Słowik - 26 Maj 2006, 14:57
Anko - 26 Maj 2006, 16:15
Lu: Cytat | Dlaczego nie miałyby się nauczyć parkować tyłem ? | Jeju, jak ktoś parkuje przodem, to jak wyjeżdża tyłem?
A co do wątku "dzieciowego": Ja pamiętam, jak byłam mała, to moja mama zwykła wrzeszczeć: "nie rób siostrze dziury w głowie!" (Bo wówczas moja młodsza siostra miała jeszcze tzw. ciemiączko, a ja, jako ciekawska kilkulatka lubiłam różne rzeczy sprawdzać namacalnie).
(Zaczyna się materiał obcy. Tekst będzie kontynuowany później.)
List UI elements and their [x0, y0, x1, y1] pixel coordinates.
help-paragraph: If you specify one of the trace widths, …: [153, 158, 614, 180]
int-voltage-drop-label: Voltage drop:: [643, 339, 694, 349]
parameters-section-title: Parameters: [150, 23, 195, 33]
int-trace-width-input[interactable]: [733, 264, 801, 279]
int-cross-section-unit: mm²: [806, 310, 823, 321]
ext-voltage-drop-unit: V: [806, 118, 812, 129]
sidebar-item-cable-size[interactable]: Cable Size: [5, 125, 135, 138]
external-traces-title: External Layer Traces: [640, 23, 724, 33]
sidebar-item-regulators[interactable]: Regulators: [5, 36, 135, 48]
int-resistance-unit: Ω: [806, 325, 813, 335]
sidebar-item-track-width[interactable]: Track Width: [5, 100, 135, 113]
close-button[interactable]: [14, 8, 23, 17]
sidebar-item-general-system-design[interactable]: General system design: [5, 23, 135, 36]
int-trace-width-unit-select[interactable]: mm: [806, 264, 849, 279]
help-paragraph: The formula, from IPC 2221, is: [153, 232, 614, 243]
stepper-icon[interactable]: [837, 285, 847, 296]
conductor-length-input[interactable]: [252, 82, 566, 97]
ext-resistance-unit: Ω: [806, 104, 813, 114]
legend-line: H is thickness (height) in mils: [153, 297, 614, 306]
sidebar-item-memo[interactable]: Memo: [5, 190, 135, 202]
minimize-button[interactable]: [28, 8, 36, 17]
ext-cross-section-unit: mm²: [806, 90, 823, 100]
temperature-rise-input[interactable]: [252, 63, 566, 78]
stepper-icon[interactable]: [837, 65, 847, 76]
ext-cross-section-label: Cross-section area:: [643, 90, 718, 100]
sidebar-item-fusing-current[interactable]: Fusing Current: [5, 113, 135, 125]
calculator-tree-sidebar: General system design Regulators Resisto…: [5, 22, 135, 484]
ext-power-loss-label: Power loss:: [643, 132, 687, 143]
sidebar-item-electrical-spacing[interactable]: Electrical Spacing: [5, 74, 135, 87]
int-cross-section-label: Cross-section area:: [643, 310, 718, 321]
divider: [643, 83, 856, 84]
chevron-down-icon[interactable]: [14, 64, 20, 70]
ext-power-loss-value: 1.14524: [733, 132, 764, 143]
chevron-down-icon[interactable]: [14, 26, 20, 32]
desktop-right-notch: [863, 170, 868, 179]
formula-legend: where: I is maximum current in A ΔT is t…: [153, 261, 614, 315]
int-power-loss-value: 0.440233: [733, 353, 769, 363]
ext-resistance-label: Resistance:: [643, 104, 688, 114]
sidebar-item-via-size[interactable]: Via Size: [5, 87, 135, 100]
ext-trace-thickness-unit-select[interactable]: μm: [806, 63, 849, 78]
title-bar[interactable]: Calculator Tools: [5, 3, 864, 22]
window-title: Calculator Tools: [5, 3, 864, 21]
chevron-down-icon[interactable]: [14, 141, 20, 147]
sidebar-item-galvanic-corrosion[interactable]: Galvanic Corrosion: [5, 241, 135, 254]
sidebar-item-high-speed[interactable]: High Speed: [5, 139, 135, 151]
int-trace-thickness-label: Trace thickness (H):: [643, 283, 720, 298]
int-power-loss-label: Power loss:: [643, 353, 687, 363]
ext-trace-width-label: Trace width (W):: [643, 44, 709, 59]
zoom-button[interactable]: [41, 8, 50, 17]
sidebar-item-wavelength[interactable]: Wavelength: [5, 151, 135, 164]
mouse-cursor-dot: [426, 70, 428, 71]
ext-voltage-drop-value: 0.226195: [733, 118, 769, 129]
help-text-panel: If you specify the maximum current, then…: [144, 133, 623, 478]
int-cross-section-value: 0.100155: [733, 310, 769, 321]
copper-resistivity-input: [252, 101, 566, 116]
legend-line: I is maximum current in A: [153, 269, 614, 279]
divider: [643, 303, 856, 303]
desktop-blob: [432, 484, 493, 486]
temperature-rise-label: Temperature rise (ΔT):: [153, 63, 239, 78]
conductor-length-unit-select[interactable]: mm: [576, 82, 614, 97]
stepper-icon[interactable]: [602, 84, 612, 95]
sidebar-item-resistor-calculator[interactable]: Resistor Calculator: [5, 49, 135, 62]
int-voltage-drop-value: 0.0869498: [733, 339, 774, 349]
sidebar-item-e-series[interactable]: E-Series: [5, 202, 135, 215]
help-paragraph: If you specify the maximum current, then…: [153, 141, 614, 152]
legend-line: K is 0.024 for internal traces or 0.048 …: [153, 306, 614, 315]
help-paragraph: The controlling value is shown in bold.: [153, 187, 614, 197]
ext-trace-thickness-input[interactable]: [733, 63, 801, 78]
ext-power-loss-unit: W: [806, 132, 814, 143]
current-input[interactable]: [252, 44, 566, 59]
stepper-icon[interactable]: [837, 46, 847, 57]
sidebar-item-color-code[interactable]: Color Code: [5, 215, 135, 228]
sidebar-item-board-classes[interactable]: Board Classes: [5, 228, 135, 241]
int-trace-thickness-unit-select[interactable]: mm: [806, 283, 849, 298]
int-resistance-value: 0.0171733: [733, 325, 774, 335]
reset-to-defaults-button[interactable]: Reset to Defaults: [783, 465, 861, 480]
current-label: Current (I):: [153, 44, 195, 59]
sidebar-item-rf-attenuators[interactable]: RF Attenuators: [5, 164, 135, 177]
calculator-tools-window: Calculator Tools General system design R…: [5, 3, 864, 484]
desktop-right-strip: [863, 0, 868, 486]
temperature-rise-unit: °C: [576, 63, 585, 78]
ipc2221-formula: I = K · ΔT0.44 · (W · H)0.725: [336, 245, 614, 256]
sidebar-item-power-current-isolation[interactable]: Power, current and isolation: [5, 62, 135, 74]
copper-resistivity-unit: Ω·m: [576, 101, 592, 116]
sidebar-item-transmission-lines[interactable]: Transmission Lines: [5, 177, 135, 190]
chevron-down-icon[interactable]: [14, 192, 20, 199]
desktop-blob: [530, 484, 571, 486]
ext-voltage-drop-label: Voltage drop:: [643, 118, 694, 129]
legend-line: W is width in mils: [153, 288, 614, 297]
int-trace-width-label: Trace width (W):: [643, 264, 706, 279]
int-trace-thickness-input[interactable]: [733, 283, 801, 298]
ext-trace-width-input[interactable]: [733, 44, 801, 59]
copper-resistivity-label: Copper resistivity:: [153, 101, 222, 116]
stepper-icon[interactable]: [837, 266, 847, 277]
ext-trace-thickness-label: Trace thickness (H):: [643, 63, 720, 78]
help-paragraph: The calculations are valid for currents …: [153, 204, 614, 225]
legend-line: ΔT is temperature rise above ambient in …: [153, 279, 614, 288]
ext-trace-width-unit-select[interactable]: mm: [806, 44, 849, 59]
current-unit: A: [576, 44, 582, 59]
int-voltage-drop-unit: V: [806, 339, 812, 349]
Piech - 26 Maj 2006, 16:53
Kiedyś notowałem "teksty" moich dzieci:
"Dinożarły". Dzieci widziały je w "enklopedycji"
A lubicie może takie cukierki "Smarkies"?
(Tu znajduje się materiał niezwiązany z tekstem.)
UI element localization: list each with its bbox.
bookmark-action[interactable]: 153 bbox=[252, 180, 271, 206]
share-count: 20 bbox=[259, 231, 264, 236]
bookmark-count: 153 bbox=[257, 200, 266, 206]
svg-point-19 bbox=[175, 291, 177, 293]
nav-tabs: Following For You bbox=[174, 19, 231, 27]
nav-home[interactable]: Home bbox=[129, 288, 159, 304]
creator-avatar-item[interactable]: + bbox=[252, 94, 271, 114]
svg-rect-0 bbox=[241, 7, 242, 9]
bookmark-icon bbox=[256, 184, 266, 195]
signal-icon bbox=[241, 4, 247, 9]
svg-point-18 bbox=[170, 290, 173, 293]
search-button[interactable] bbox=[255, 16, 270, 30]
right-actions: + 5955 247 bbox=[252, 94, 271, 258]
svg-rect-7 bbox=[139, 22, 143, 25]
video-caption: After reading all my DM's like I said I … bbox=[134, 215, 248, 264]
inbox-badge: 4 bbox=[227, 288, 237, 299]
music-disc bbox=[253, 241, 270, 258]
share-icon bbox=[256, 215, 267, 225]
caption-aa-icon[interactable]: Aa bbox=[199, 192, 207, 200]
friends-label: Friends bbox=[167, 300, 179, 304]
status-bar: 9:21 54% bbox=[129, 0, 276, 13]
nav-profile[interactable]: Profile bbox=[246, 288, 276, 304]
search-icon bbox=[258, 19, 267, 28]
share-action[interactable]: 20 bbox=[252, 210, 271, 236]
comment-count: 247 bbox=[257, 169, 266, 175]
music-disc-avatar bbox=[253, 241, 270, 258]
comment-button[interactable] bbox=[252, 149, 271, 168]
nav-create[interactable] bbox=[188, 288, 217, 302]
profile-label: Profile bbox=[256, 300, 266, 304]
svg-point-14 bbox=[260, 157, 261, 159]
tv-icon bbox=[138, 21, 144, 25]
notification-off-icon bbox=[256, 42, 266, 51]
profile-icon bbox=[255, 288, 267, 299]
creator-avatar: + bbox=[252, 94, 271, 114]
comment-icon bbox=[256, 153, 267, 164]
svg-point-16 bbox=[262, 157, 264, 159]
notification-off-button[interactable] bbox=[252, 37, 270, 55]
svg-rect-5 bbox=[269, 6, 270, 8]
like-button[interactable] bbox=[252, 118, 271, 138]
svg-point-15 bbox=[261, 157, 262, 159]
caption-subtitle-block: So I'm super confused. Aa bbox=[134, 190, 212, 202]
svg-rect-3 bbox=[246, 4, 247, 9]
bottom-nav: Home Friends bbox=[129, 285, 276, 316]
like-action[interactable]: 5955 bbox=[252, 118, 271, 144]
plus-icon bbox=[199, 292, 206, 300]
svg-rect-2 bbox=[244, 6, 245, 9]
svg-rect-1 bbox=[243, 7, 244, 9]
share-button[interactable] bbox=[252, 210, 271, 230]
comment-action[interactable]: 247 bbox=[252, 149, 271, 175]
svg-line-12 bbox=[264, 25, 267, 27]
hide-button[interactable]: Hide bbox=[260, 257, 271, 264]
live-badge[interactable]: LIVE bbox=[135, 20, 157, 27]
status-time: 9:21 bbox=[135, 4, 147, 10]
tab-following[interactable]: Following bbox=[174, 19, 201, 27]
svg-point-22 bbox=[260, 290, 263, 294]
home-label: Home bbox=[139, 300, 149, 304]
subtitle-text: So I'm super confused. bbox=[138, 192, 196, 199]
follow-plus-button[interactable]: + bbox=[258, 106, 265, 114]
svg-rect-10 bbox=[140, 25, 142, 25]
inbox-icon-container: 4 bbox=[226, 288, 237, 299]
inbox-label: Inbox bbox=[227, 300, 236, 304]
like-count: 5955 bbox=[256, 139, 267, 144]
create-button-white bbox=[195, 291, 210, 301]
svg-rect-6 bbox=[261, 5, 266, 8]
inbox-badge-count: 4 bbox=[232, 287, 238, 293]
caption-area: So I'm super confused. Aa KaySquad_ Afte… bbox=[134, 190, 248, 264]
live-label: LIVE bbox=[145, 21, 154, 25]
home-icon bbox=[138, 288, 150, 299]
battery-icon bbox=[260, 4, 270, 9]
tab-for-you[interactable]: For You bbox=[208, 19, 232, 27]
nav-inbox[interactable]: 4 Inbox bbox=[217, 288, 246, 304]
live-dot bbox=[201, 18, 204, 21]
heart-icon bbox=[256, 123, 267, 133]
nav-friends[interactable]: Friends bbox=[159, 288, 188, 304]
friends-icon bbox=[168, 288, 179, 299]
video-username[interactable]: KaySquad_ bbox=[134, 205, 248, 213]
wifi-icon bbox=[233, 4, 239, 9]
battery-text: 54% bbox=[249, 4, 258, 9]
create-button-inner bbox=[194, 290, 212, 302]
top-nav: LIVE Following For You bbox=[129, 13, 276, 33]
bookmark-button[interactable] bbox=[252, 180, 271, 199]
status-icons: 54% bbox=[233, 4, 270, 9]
- Czy możesz mi napompić ten balon?
- Posprzątaj trochę te zabawki.
- Jestem zmęczony na sprzątanie.
- Ty wiesz, że mi juz rosną wlosy na rękach? ... Takie malutkie - ale jak będę dorosły, to ho ho...
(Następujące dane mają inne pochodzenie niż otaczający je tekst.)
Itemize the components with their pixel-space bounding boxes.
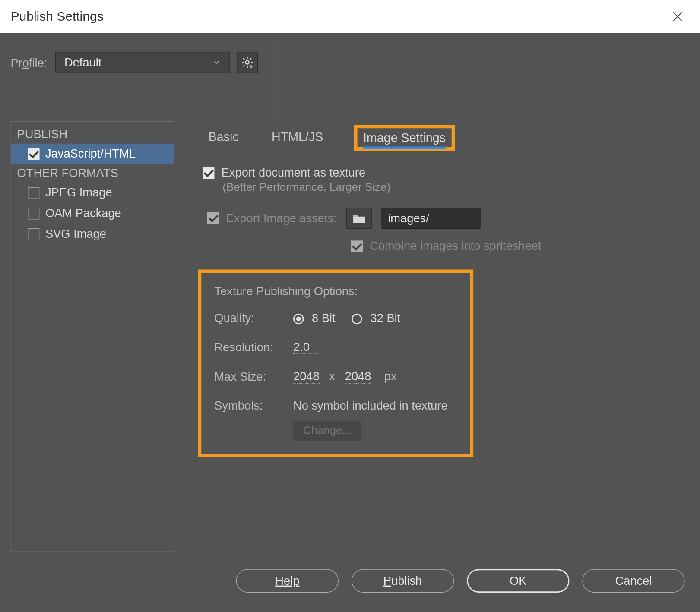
folder-icon [352,212,366,224]
close-icon [671,10,684,23]
checkbox-js-html[interactable] [28,148,39,160]
sidebar-publish-header: PUBLISH [11,125,174,143]
svg-line-7 [250,58,251,60]
profile-divider [277,33,277,121]
export-texture-label: Export document as texture [222,166,365,179]
sidebar-item-jpeg[interactable]: JPEG Image [11,183,174,203]
sidebar-item-label: JPEG Image [45,186,112,199]
texture-options-header: Texture Publishing Options: [214,285,457,298]
dialog-footer: Help Publish OK Cancel [0,558,700,612]
profile-gear-button[interactable] [237,52,258,73]
combine-spritesheet-row: Combine images into spritesheet [203,240,690,253]
symbols-change-button[interactable]: Change... [293,421,361,441]
combine-spritesheet-label: Combine images into spritesheet [370,240,541,253]
close-button[interactable] [669,8,686,25]
radio-32bit[interactable] [352,313,362,324]
tabs: Basic HTML/JS Image Settings [198,125,689,151]
tab-image-settings-highlight: Image Settings [354,125,455,151]
sidebar-item-oam[interactable]: OAM Package [11,203,174,224]
sidebar-item-label: OAM Package [45,207,121,220]
export-image-assets-label: Export Image assets: [226,211,337,225]
svg-point-0 [246,61,249,64]
checkbox-jpeg[interactable] [28,187,39,199]
checkbox-export-image-assets [207,212,219,224]
checkbox-export-texture[interactable] [203,167,214,179]
checkbox-oam[interactable] [28,208,39,219]
sidebar-item-svg[interactable]: SVG Image [11,224,174,244]
profile-label: Profile: [11,57,48,70]
cancel-button[interactable]: Cancel [582,569,684,593]
sidebar-item-label: JavaScript/HTML [45,147,136,161]
symbols-label: Symbols: [214,399,293,412]
browse-folder-button[interactable] [346,208,372,229]
resolution-label: Resolution: [214,341,293,354]
profile-select[interactable]: Default [56,52,230,73]
profile-select-value: Default [64,56,101,69]
radio-32bit-label: 32 Bit [371,311,401,324]
sidebar-other-header: OTHER FORMATS [11,164,174,182]
maxsize-height-input[interactable]: 2048 [345,369,371,384]
checkbox-svg[interactable] [28,228,39,240]
maxsize-unit: px [384,369,397,382]
sidebar-item-label: SVG Image [45,227,106,240]
format-sidebar: PUBLISH JavaScript/HTML OTHER FORMATS JP… [11,121,174,552]
tab-html-js[interactable]: HTML/JS [269,128,326,148]
checkbox-combine-spritesheet [351,240,363,252]
export-image-assets-row: Export Image assets: [207,211,337,225]
tab-image-settings[interactable]: Image Settings [363,131,446,149]
svg-line-5 [244,58,245,60]
publish-button[interactable]: Publish [352,569,454,593]
export-doc-as-texture-row: Export document as texture [203,166,690,179]
gear-icon [241,56,254,69]
maxsize-label: Max Size: [214,370,293,383]
texture-options-highlight: Texture Publishing Options: Quality: 8 B… [198,269,473,457]
radio-8bit-label: 8 Bit [312,311,336,324]
radio-8bit[interactable] [293,313,304,324]
help-button[interactable]: Help [236,569,339,593]
chevron-down-icon [213,56,221,69]
symbols-value: No symbol included in texture [293,399,457,412]
ok-button[interactable]: OK [467,569,569,593]
tab-basic[interactable]: Basic [206,128,241,148]
sidebar-item-javascript-html[interactable]: JavaScript/HTML [11,144,174,164]
resolution-input[interactable]: 2.0 [293,340,318,354]
dialog-title: Publish Settings [11,9,104,24]
images-path-input[interactable]: images/ [381,208,480,229]
svg-line-8 [244,65,245,66]
quality-label: Quality: [214,311,293,325]
titlebar: Publish Settings [0,0,700,33]
maxsize-width-input[interactable]: 2048 [293,369,320,384]
svg-line-6 [250,65,251,66]
export-texture-subtitle: (Better Performance, Larger Size) [203,181,690,194]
- Czy mogę myśleć? (w łózku, po tym jak każę mu przestać się bawić i spać)
- Parę włosków ci tu odpadło, Tatuś. (pokazując palcem na gładkie miejsce na moim ciemieniu)
- Chcesz siusiu?
- Nie, dziekuję.
- Chcesz siusiu?
- Dzisiaj nie.
- Aniele stróżu mój, ty zawsze przy mnie stój... i nie biegaj przez ulicę.
- Dlaczego zmywasz naczynia? Przecież to są Mamy naczynia.
Szczotkuję mu zęby...
- Robisz mi ała.
- O, przepraszam.
- Tak, delikatnie rób ała.
- Pan ma układankę. (patrząc na robotnika układającego brukową kostkę)
Uderzył się w łokieć, aż nie może ruszać ręką.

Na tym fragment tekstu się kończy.